Néanmoins, la CEO a décrit comme « très discutable » l’approche de la SIERE pour présenter la demande d’augmentation des frais :

[l]a préoccupation de la CEO est qu’une divulgation en temps opportun de la lettre du ministre à la CEO et aux parties à la proposition de règlement aurait pu éliminer le besoin de présenter cette demande fondée sur le paragraphe 25(1) et la mauvaise volonté en résultant qui semble avoir été reflétée dans les observations reçues. Une telle divulgation aurait probablement provoqué des efforts pour permettre la reconnaissance de la lettre en retardant l’approbation par la CEO de toute proposition de règlement jusqu’à ce que les nouveaux renseignements, qui pourraient entraîner des coûts imprévus, deviennent disponibles et soient traités dans la conférence de règlement. La CEO fait également remarquer qu’une proposition de règlement émanant d’une telle conférence aurait fort bien pu prévoir une « porte de sortie » pour permettre l’examen des répercussions financières de la lettre du ministre lorsque les évaluations des coûts appropriées ont été effectuées et que le plan d’activités a été approuvé par le ministre. Une telle ligne de conduite aurait été conforme à un objectif principal d’une conférence de règlement visant à parvenir à un règlement dans l’intérêt public et avec l’accord de toutes les parties prenantes.

[…] il n’était pas interdit à la SIERE d’aviser les parties à la proposition de règlement que la lettre du ministre allait probablement exiger des dépenses supplémentaires, et il est clair que cette exigence était connue avant que la CEO ne rende sa décision sur l’instance EB-2022-0318.

[…]

La réussite des conférences de règlement convoquées par la CEO dépend de la divulgation complète de tous les renseignements pertinents et d’une discussion franche des enjeux (une discussion qui ne peut être mentionnée dans l’instance en dehors de la conférence) et d’une compréhension commune des résultats par les parties. Dans ce cas, le processus choisi par la SIERE pour mettre en œuvre les initiatives énoncées dans la lettre du ministre pourrait entraîner de graves conséquences pour les futures conférences de règlement si les parties ont perdu confiance dans la transparence et la rapidité de la communication de l’information [traduction][12].

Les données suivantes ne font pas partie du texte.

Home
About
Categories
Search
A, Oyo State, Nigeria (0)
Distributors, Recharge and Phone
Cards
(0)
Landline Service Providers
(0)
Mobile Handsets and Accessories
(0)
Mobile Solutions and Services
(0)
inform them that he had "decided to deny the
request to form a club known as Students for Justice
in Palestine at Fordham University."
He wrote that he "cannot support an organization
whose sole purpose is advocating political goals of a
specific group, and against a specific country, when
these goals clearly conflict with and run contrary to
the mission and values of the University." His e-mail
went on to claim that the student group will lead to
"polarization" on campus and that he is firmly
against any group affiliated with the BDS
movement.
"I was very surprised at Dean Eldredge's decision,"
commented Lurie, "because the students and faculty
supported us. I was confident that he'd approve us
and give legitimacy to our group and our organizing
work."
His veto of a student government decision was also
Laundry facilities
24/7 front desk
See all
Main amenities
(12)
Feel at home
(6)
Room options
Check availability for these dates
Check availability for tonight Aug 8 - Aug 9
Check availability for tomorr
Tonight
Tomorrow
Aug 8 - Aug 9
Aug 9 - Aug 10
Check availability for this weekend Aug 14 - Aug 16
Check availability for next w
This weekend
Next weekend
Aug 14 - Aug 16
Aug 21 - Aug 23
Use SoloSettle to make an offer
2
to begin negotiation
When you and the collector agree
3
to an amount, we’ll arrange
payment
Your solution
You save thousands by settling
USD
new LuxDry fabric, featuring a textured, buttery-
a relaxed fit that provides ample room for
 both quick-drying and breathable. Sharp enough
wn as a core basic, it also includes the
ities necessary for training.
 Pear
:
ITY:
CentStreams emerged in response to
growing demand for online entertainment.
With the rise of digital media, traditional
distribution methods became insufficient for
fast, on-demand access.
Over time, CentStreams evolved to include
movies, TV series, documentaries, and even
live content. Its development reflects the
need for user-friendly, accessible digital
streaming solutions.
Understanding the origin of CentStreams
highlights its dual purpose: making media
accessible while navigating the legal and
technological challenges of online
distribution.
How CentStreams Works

Les questions soulevées dans la demande d’augmentation des frais portaient principalement sur l’interprétation législative et contractuelle du mécanisme de rajustement. Cependant, une question fondamentale qui n’a pas été soulevée était de savoir si la SIERE a agi de façon contraire à son obligation de s’acquitter de ses obligations contractuelles en vertu de l’entente de règlement de bonne foi.

Le préambule de l’entente de règlement stipulait explicitement : « le présent document se veut une entente juridique, créant des obligations mutuelles et exécutoires conformément à ses modalités » [traduction][13]. Et nous savons, d’après la décision de la Cour suprême du Canada dans l’arrêt Bhasin c Hrynew[14], que les parties à une entente existante sont tenues à « exécuter leurs obligations contractuelles de manière honnête et raisonnable, et non de façon abusive ou arbitraire»[15]. L’obligation d’exécution honnête « oblige les parties à faire preuve d’honnêteté l’une envers l’autre dans le cadre de l’exécution de leurs obligations contractuelles »[16] — « il s’agit d’une simple exigence faite à une partie de ne pas mentir à l’autre partie ni de la tromper au sujet de l’exécution de ses obligations contractuelles »[17]. Chaque partie doit tenir dûment compte des intérêts contractuels légitimes de l’autre partie, et la partie ne peut pas « [chercher] de mauvaise foi à nuire à ces intérêts »[18].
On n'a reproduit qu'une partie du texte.